Ce qui me semble frappant dans notre pays aujourd’hui, outre la discrimination en terme de ressources et de culture, c’est la discrimination spatiale. Ghettos pour pauvres, ghettos pour riches, chacun s’entoure de murs, et c’est lourd de conséquences : à chaque communauté est implicitement mais très efficacement assignée écoles, hôpitaux, modes de transports ? Voilà bien un obstacle à l’identité nationale. Les politiques subies, qui ne corrigent plus les inégalités mais les renforcent, vont dans le sens d’un morcellement national. Simultanément les enfants des couches les moins favorisées sont regroupés dans des écoles de plus en plus homogènes et les enfants des classes les plus aisés sont confrontés à une perte de sens et de valeurs : élevés pour consommer, ils sacrifient leur humanité sur l’autel d’idoles bien piètres : le paraître ? l’avoir ? Dans leurs écoles dédiées, ils se fréquentent aussi entre eux, en dehors du pays réel, de l’autre coté du périphérique, du mur.

Sur une toute petite planète qui va se tendre, dans un monde qui va devenir de plus en plus dur, les migrations, qui ont toujours existé, vont se multiplier. Qui peut encore croire que nous pouvons consommer l’essentiel des ressources de la planète sans provoquer des tensions croissantes ? La question de l’identité nationale est donc : allons nous nous scléroser dans un passé mythique, ou devenir une société dynamique, c’est a dire ouverte et capable d’accueillir l’altérité comme une richesse ?

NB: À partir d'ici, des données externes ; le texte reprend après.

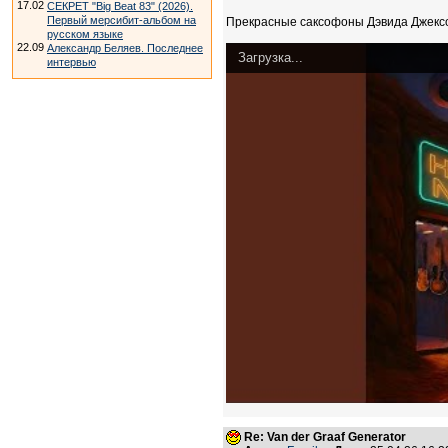
17.02
СЕКРЕТ "Big Beat 83" (2026).
Первый мерсибит-альбом на
Прекрасные саксофоны Дэвида Джексо
русском языке
22.09
Александр Беляев. Последнее
Загрузка...
интервью
Re: Van der Graaf Generator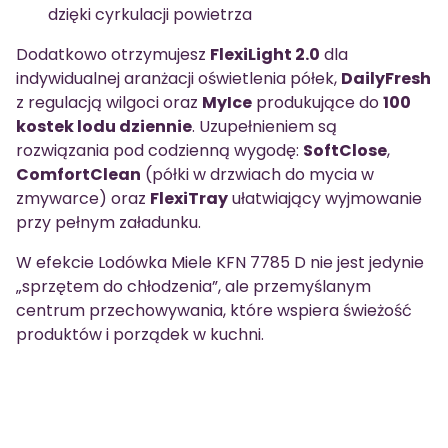
dzięki cyrkulacji powietrza
Dodatkowo otrzymujesz
FlexiLight 2.0
dla
indywidualnej aranżacji oświetlenia półek,
DailyFresh
z regulacją wilgoci oraz
MyIce
produkujące do
100
kostek lodu dziennie
. Uzupełnieniem są
rozwiązania pod codzienną wygodę:
SoftClose
,
ComfortClean
(półki w drzwiach do mycia w
zmywarce) oraz
FlexiTray
ułatwiający wyjmowanie
przy pełnym załadunku.
W efekcie Lodówka Miele KFN 7785 D nie jest jedynie
„sprzętem do chłodzenia”, ale przemyślanym
centrum przechowywania, które wspiera świeżość
produktów i porządek w kuchni.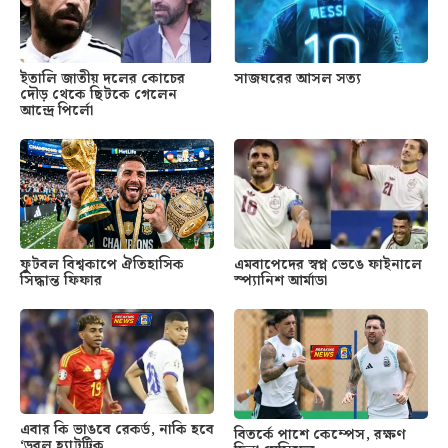
ইতালি জাতীয় দলের কোচের
সাজঘরের আসল সত্য
দৌড় থেকে ছিটকে গেলেন
আন্দ্রে পির্লো
ফুটবল বিশ্বকাপে ঐতিহাসিক
এমবাপেদের স্বপ্ন ভেঙে ফাইনালে
সিদ্ধান্ত ফিফার
স্প্যানিশ আর্মাডা
এবার কি ভাঙবে রেকর্ড, নাকি হবে
বিতর্কে পাশে কেম্পেস, রক্ষণ
‘ডবল হ্যাটট্রিক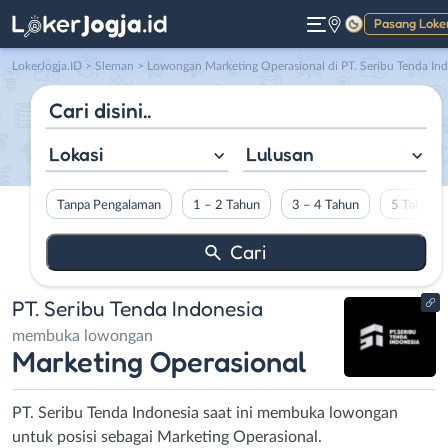
Pasang Loke
Gelap
LokerJogja.ID
>
Sleman
> Lowongan Marketing Operasional di PT. Seribu Tenda Indonesia
Lokasi
Lulusan
Tanpa Pengalaman
1 – 2 Tahun
3 – 4 Tahun
5 Tahun L
PT. Seribu Tenda Indonesia
membuka lowongan
Marketing Operasional
PT. Seribu Tenda Indonesia saat ini membuka lowongan
untuk posisi sebagai Marketing Operasional.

Alors, plutôt que quelques mesures « gadgets », mettons nous en marche pour fabriquer une société solidaire, économe, tournée vers la jeunesse et l’avenir. Tournons le dos à la peur des autres, inspirée par les pompiers pyromanes qui tendent la situation. Comme toujours, les vrais révolutionnaires seront pacifiques et issue de la majorité, qui seule peut faire le premier pas vers la minorité en quittant la spirale sans fin des désaccords et des agressions.

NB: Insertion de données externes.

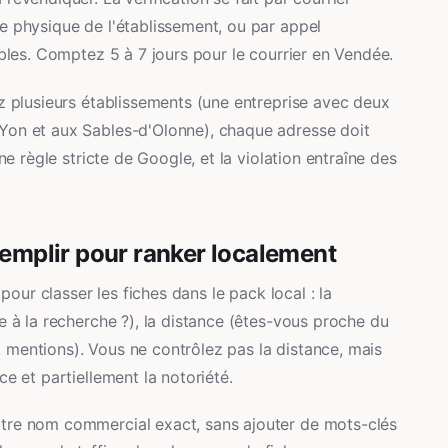
e physique de l'établissement, ou par appel
ibles. Comptez 5 à 7 jours pour le courrier en Vendée.
z plusieurs établissements (une entreprise avec deux
Yon et aux Sables-d'Olonne), chaque adresse doit
ne règle stricte de Google, et la violation entraîne des
remplir pour ranker localement
 pour classer les fiches dans le pack local : la
e à la recherche ?), la distance (êtes-vous proche du
ns, mentions). Vous ne contrôlez pas la distance, mais
e et partiellement la notoriété.
votre nom commercial exact, sans ajouter de mots-clés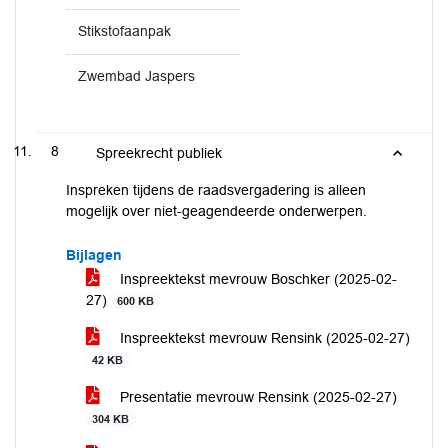
Stikstofaanpak
Zwembad Jaspers
8
Spreekrecht publiek
Inspreken tijdens de raadsvergadering is alleen
mogelijk over niet-geagendeerde onderwerpen.
Bijlagen
Inspreektekst mevrouw Boschker (2025-02-
27)
600 KB
Inspreektekst mevrouw Rensink (2025-02-27)
42 KB
Presentatie mevrouw Rensink (2025-02-27)
304 KB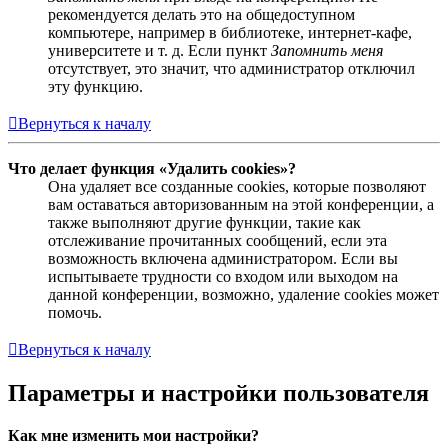
рекомендуется делать это на общедоступном
компьютере, например в библиотеке, интернет-кафе,
университете и т. д. Если пункт
Запомнить меня
отсутствует, это значит, что администратор отключил
эту функцию.
Вернуться к началу
Что делает функция «Удалить cookies»?
Она удаляет все созданные cookies, которые позволяют
вам оставаться авторизованным на этой конференции, а
также выполняют другие функции, такие как
отслеживание прочитанных сообщений, если эта
возможность включена администратором. Если вы
испытываете трудности со входом или выходом на
данной конференции, возможно, удаление cookies может
помочь.
Вернуться к началу
Параметры и настройки пользователя
Как мне изменить мои настройки?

Cette politique nouvelle ne sera pas seulement en phase avec nos valeurs affichées, elle sera de surcroît plus efficace. Imaginons un instant les bénéfices que pourraient tirer nos entreprises en intégrant des personnes qui connaissent parfaitement un marché, sa langue, son terrain, ses pratiques consuméristes, ou encore la richesse que représente cette connaissance pour notre diplomatie, nos sociétés d’assurance sur les contrats internationaux, ou encore notre armée, de plus en plus projetée sur des théâtres humanitaires. Dans le même ordre d’idée, permettre un avenir à l’ensemble de nos jeunes sera également un bénéfice pour la « sécurité » si chère à nos gouvernants. Bâtir un modèle éducatif intégrateur et constructif, éduquer plutôt que réprimer, renforcer, canaliser les énergies vers la réussite sociale, au plus grand avantage de tous, plutôt que vers un avenir vide de sens.

Moins spécifiquement, à l’heure où il nous faut réfléchir à une croissance plus sobre, voire purement qualitative, il nous faut nous ouvrir vers des idées nouvelles. Ces dernières peuvent être issues de savoir faire que nous n’avons pas, traditionnels dans des cultures adaptées à des conditions moins favorables que les nôtres. Elles peuvent aussi être portées par des chercheurs formés dans nos universités à partir d’un substrat intellectuel différent. Nous avons beaucoup d’atouts en main pour réussir. Encore faut il les utiliser, comme des ressources pour bâtir un monde meilleur, à la fois plus riche en vraies valeurs humaines et plus économe en consommations, plutôt que de brandir encore et toujours le spectre de la différence et de la peur.